Supplied records ->

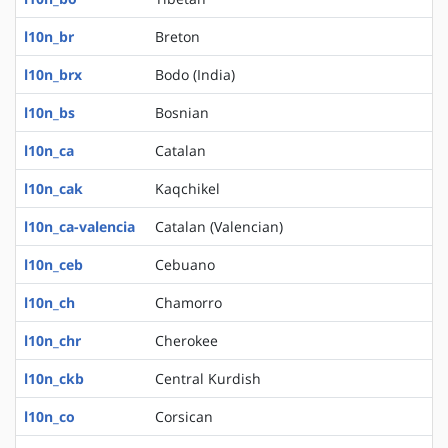
l10n_br
Breton
l10n_brx
Bodo (India)
l10n_bs
Bosnian
l10n_ca
Catalan
l10n_cak
Kaqchikel
l10n_ca-valencia
Catalan (Valencian)
l10n_ceb
Cebuano
l10n_ch
Chamorro
l10n_chr
Cherokee
l10n_ckb
Central Kurdish
l10n_co
Corsican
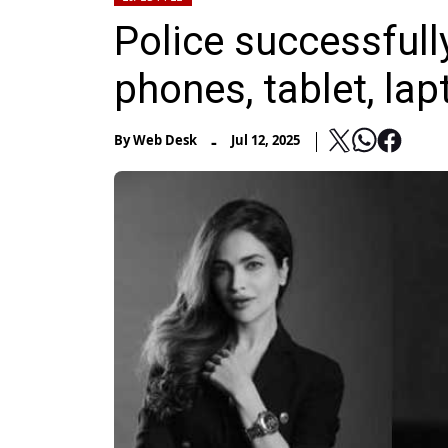
Police successful
phones, tablet, lap
-
By
Web Desk
Jul 12, 2025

What needs to be done -> Could you give all of the data again exactly as written, omitting any pictures?

Reply ->
l10n_br
Breton
l10n_brx
Bodo (India)
l10n_bs
Bosnian
l10n_ca
Catalan
l10n_cak
Kaqchikel
l10n_ca-valencia
Catalan (Valencian)
l10n_ceb
Cebuano
l10n_ch
Chamorro
l10n_chr
Cherokee
l10n_ckb
Central Kurdish
l10n_co
Corsican
Police successful
phones, tablet, lap
-
By
Web Desk
Jul 12, 2025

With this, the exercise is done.